Report: February Pending Home Sales Rose, Despite Weather
A series of freakish winter storms may have left much of the Bay State looking like the Alaskan frontier, but home buyers apparently strapped on their snow shoes to go house hunting.
A series of freakish winter storms may have left much of the Bay State looking like the Alaskan frontier, but home buyers apparently strapped on their snow shoes to go house hunting.
Pending sales actually rose 2.6 percent in February across the state compared to the same time last year, the Massachusetts Association of Realtors (MAR) finds. The survey tracks preliminary purchase and sales agreements for homes.
The median price of homes put under agreement in Massachusetts also rose during the arctic cold and snow of last month, jumping 7.6 percent to $317,500, up from $295,000 in February 2014, according to the Realtors group.
The only weak spot were condos, which saw pending sales fall 6 percent even as prices edged up slightly to a median of $287,000.
“This just goes to show that people want to buy,’’ 2015 MAR President Corinne Fitzgerald, broker owner of FITZGERALD Real Estate in Greenfield, said in a statement.
That said, the snow did have an impact on both buyers and sellers – it just didn’t cripple the market like some feared.
Roughly 40 percent of real estate agents polled by MAR reported that all or most of their clients kept on going to open houses and making offers, despite the treacherous weather.

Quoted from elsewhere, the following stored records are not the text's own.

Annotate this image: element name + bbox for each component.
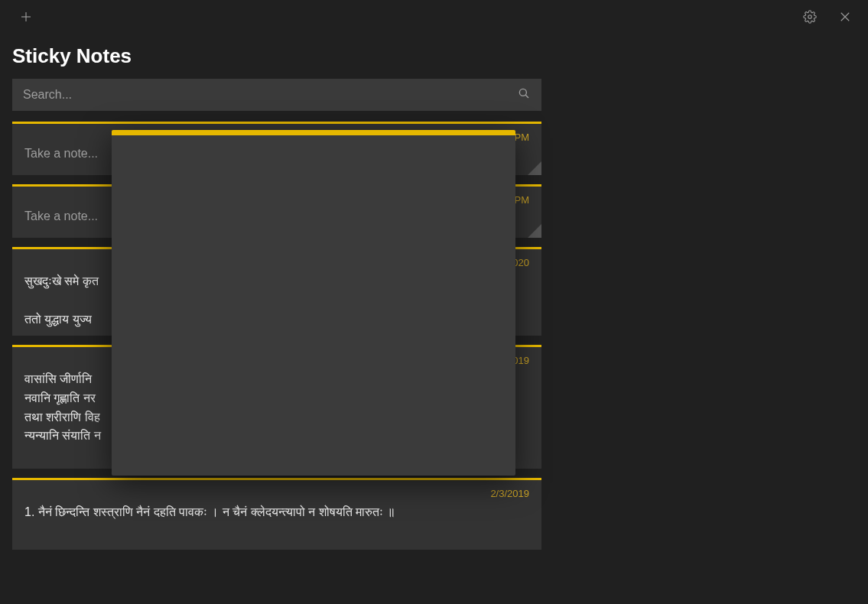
floating-note-body[interactable] (112, 135, 515, 476)
note-corner-fold (528, 161, 541, 175)
settings-button[interactable] (795, 3, 825, 34)
svg-line-6 (525, 95, 528, 98)
note-text: 1. नैनं छिन्दन्ति शस्त्राणि नैनं दहति पा… (24, 489, 529, 522)
note-date: 2/3/2019 (490, 488, 529, 499)
page-title: Sticky Notes (0, 37, 868, 79)
search-box[interactable] (12, 79, 541, 111)
search-input[interactable] (23, 88, 517, 102)
svg-point-2 (808, 15, 812, 19)
note-card[interactable]: 2/3/2019 1. नैनं छिन्दन्ति शस्त्राणि नैन… (12, 478, 541, 550)
search-icon (517, 86, 531, 103)
floating-note-window[interactable] (112, 130, 515, 476)
svg-point-5 (519, 89, 526, 96)
gear-icon (803, 10, 817, 27)
new-note-button[interactable] (11, 3, 41, 34)
note-corner-fold (528, 224, 541, 238)
close-icon (838, 10, 852, 27)
titlebar (0, 0, 868, 37)
close-button[interactable] (830, 3, 860, 34)
plus-icon (19, 10, 33, 27)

Another 19 percent of agents said roughly half their buyers kept in the game.
By contrast, just 3.6 percent of agents surveyed said all of their buyers had decided to go into hibernation until spring, though another 33 percent said most, though not all, of their buyers had dropped out.
Sellers, surprisingly, proved even hardier. Just less than half of all agents surveyed said either all or most of their sellers either kept their homes on the market or went ahead with plans to list their homes, according to MAR.
Just 1.8 percent of agents said all of their sellers decided to call it quits, with another 15 percent saying most of their sellers had decided to wait until warmer weather to move ahead with their sales plans.
“Snow or no snow, it’s quite possible that the numbers would have been even higher if there were more homes for sale in February,’’ Fitzgerald said.